The drought that blistered us late in the season pushed along the early maturity. One farmer reported to me a couple of days ago that he was running 17 percent moisture corn already.

Elevators struggle

This will be a year in Ohio when the elevators will struggle for two reasons. First, the smaller crop we expect will not fill the bins. The farmers will hold all they can. Also, harvest basis will be squeezed to get bushels to fill the elevators or to fill early sales. Second, the crops are drier than normal, so elevator drying income will be cut. If we have corn at 17 percent in September, we have many good drying days ahead to dry more of the crop before it goes to town, not just the early fields. Now is the time when we are trying to get a handle on just what the crop will be.

Crop projections

USDA has projected a large crop, with only two or three states hurt by the early heavy rain problems.
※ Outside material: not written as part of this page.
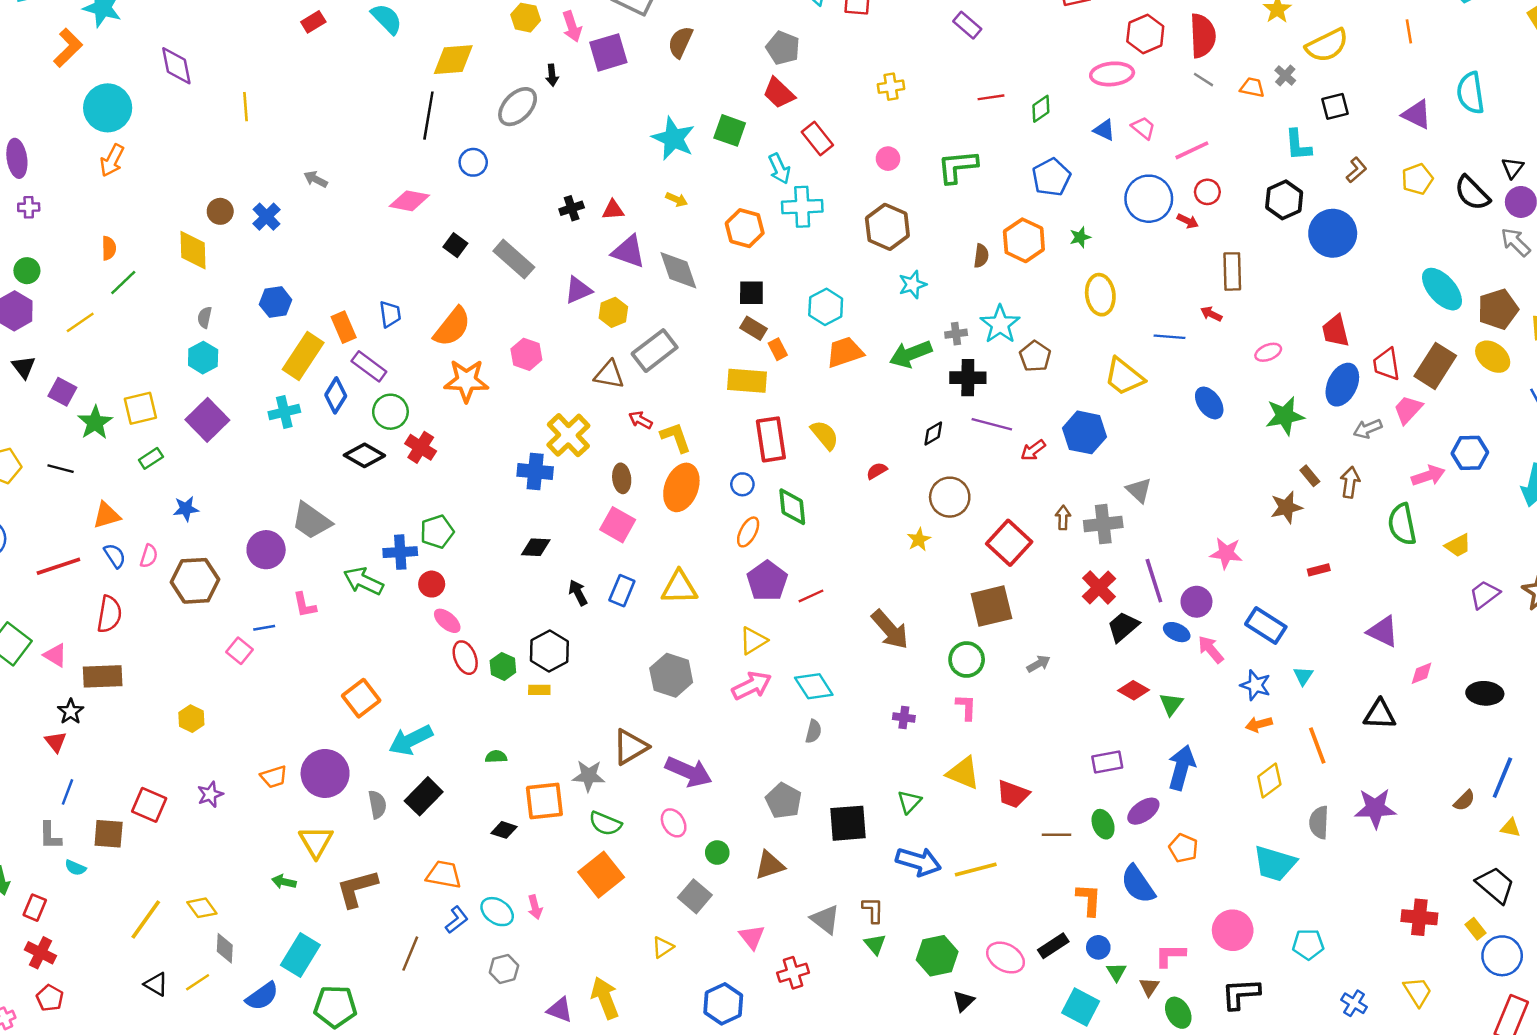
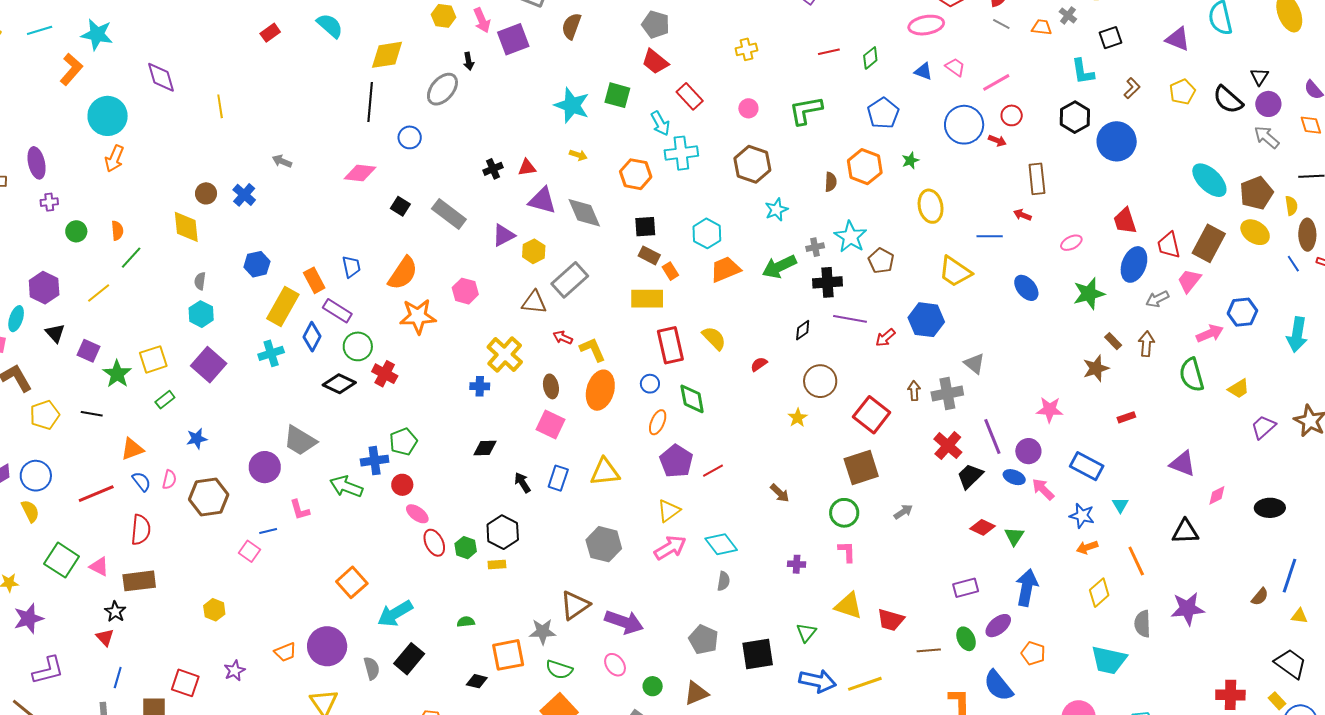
green circle: (27, 271) -> (76, 231), moved
blue cross: (535, 472) -> (480, 386), size x0.7
brown arrow: (890, 630) -> (780, 493), size x0.6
In Ohio we had the worst possible combination of weather. We were too wet too early, then dry late.

Dry soil

Now that we are trying to harvest, I actually had nearly five inches of rain scattered slowly over three days. The ground was so dry that the only puddles I saw were in the potholes at the end of one field driveway. The soil just sucked it up. The ground was dry enough that I did not get enough runoff to re-fill my pond.

Private forecasts

Just when traders get convinced the big crop is here, we get market letters this week talking about private forecasts that predict fewer corn and bean acres than Uncle Sugar is claiming. Informa says the next USDA numbers will cut corn acres by 500,000 and bean acres by 1.4 million. That seems like a lot, but if the market is fixated on crop size, they may try to ignore the impact of fewer acres on crop size.

Early yields

Early yields are all over the map. Early talk from our North Central Ohio elevators is that the beans are off maybe eight bushels per acre. On the other hand, there is anecdotal evidence of fields of 20-bushel beans “in Northwest Ohio,” wherever that is. I hear locally of food grade beans in the 30’s (a lot of them grown around here and processed through the Schwartzes in Trumbull County), but some beans now coming off in the 50’s.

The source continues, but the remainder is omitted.